Work task
The material below holds the lines to copy: from the one with "Expert Mentors" up to and including the one with "Competition indices and the". Copy them exactly and skip the pictures.
*** Block opens ***
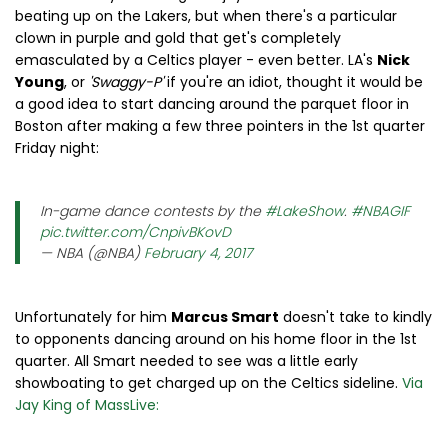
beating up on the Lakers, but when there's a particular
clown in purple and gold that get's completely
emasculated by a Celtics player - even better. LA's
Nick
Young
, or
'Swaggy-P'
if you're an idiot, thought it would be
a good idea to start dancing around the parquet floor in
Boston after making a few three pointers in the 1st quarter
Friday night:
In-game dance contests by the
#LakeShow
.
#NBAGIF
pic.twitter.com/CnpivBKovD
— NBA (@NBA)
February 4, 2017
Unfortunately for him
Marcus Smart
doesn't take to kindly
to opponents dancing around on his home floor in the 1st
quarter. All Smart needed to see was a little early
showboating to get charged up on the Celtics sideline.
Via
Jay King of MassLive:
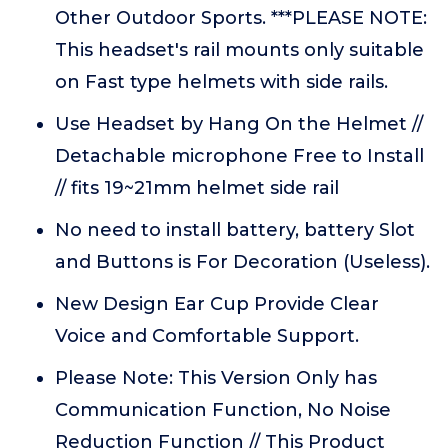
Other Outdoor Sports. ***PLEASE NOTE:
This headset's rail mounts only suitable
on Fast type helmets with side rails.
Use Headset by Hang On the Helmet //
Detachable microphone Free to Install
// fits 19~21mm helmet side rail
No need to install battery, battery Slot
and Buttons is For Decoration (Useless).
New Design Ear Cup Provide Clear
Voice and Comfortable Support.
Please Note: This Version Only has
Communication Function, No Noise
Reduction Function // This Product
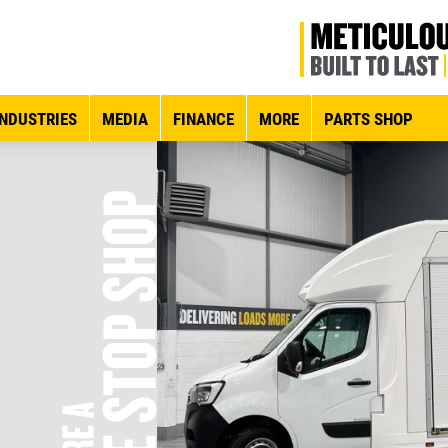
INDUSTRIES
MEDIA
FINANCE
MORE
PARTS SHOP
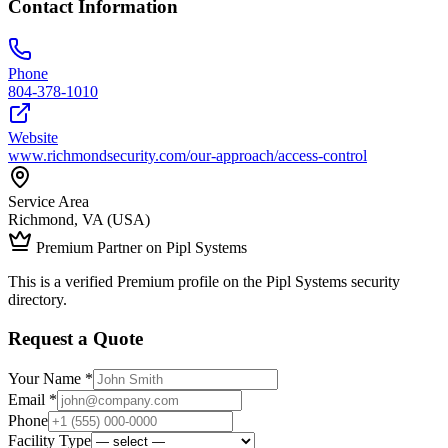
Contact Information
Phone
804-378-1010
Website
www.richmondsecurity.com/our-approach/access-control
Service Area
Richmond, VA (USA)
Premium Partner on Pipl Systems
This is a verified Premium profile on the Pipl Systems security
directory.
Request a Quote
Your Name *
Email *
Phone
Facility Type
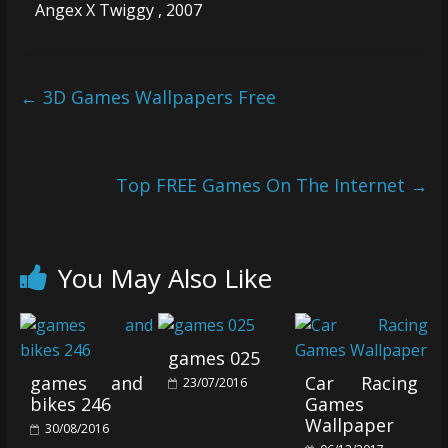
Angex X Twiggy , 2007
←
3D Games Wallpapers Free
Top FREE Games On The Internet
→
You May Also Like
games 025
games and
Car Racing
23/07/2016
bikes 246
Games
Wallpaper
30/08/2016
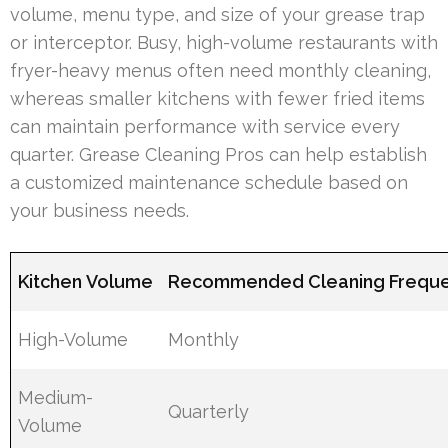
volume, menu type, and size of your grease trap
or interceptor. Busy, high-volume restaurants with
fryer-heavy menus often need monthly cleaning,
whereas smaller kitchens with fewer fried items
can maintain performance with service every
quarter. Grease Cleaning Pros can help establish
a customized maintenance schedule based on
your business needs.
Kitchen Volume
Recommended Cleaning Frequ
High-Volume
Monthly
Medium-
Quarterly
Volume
*** Block closes ***
*** Block opens ***
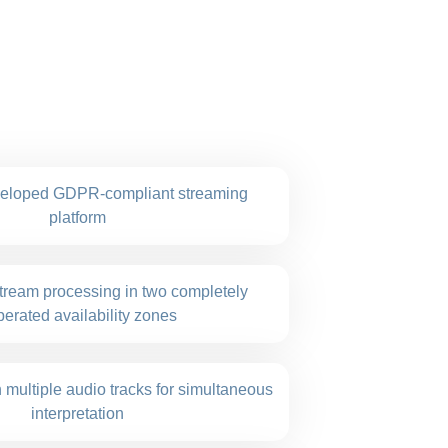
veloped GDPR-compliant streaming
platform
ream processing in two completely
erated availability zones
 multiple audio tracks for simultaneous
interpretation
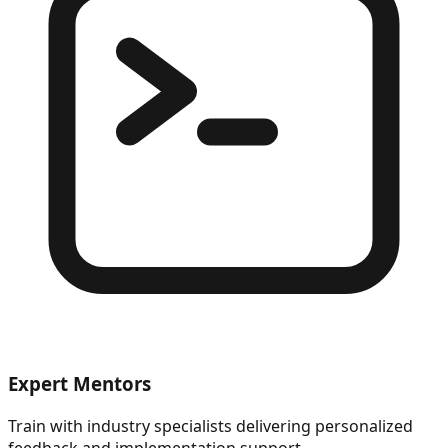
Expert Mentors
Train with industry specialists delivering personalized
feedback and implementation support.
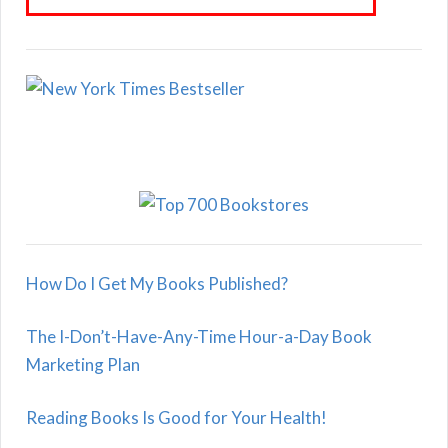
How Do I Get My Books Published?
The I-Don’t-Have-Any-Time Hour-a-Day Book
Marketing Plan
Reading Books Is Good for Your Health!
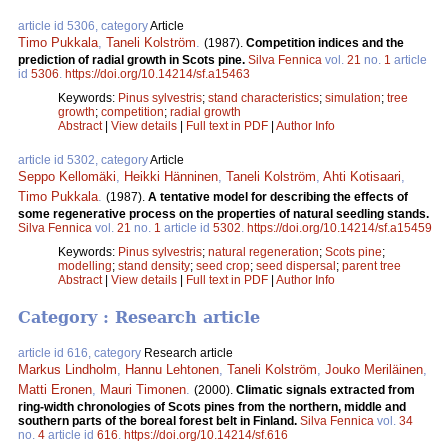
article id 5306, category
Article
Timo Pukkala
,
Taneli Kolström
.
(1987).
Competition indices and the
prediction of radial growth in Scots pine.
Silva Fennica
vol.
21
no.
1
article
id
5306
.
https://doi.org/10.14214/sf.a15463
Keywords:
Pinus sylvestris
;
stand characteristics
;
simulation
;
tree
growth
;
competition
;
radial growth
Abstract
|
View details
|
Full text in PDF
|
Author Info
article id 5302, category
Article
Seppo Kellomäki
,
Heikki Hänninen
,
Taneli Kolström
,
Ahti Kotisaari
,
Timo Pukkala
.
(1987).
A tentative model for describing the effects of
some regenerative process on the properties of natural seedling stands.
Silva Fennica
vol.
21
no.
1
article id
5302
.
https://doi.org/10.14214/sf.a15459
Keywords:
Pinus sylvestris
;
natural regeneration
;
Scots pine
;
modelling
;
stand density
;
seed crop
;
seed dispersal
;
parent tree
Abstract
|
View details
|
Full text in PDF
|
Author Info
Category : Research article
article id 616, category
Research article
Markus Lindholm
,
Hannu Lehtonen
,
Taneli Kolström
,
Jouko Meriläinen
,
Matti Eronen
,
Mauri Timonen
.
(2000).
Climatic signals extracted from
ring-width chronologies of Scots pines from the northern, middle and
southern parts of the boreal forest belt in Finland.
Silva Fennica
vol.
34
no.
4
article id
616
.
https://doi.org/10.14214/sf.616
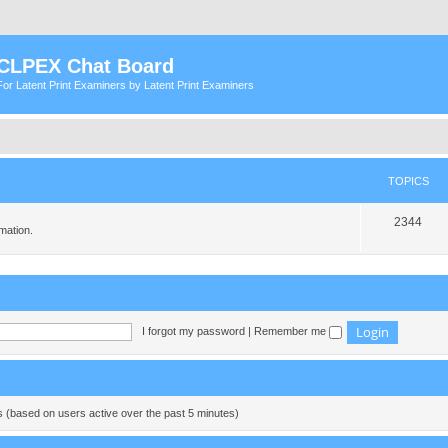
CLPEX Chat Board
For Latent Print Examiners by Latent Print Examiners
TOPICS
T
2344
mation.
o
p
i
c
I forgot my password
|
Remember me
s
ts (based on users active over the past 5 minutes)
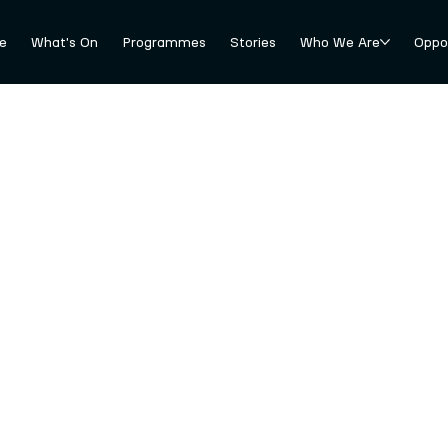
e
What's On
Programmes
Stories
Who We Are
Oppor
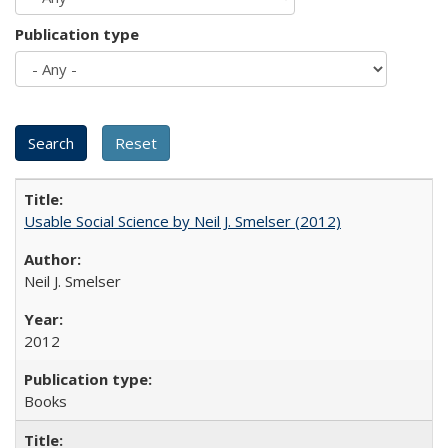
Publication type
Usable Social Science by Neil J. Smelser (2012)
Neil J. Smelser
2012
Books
*** Block closes ***
Result for this task
Expert Mentors
Train with industry specialists delivering personalized
feedback and implementation support.
How Do I Get My Books Published?
The I-Don’t-Have-Any-Time Hour-a-Day Book
Marketing Plan
Reading Books Is Good for Your Health!
article id 5306, category
Article
Timo Pukkala
,
Taneli Kolström
.
(1987).
Competition indices and the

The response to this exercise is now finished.